What the task asks: How many lines in the data below have the string "Tiril"? Reply with the number alone.
(Provided records)
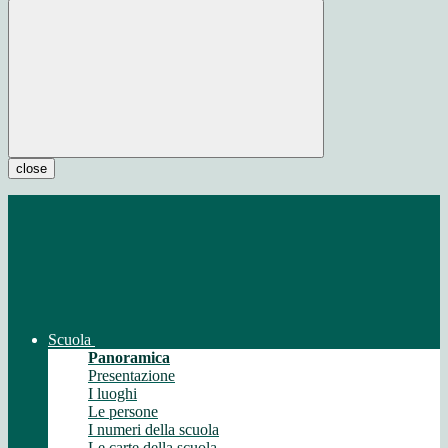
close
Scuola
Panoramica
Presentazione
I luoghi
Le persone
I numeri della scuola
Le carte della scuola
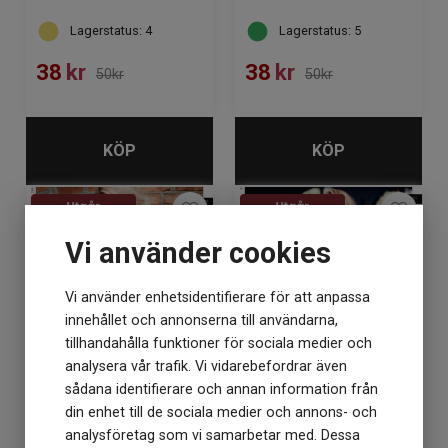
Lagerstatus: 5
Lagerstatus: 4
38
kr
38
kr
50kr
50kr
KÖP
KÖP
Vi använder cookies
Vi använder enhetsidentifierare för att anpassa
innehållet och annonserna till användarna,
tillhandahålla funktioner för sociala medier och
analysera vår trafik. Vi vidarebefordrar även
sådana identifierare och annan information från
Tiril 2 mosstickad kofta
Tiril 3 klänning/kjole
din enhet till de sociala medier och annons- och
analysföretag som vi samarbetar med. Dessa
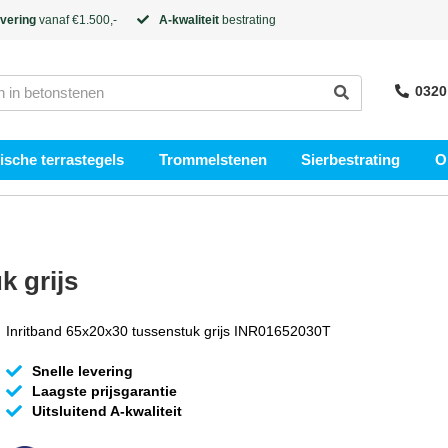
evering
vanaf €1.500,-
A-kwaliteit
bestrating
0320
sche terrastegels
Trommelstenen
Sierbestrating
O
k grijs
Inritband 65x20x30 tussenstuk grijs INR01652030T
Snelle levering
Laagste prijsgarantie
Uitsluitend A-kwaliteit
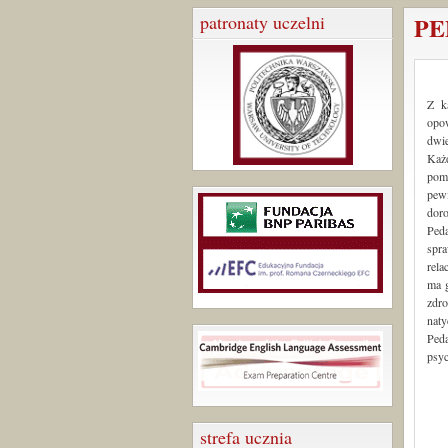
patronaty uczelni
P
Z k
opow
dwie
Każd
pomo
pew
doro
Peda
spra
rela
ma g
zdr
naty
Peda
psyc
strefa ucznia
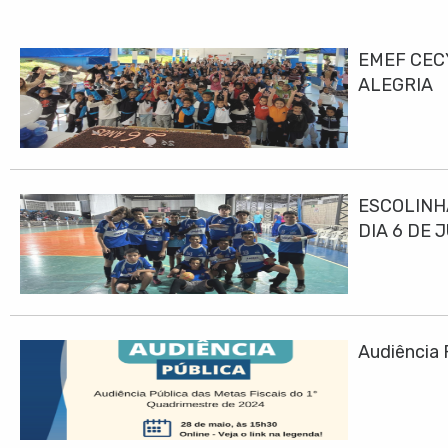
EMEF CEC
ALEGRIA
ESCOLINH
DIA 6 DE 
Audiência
(End Provided records)
Result of this task: 2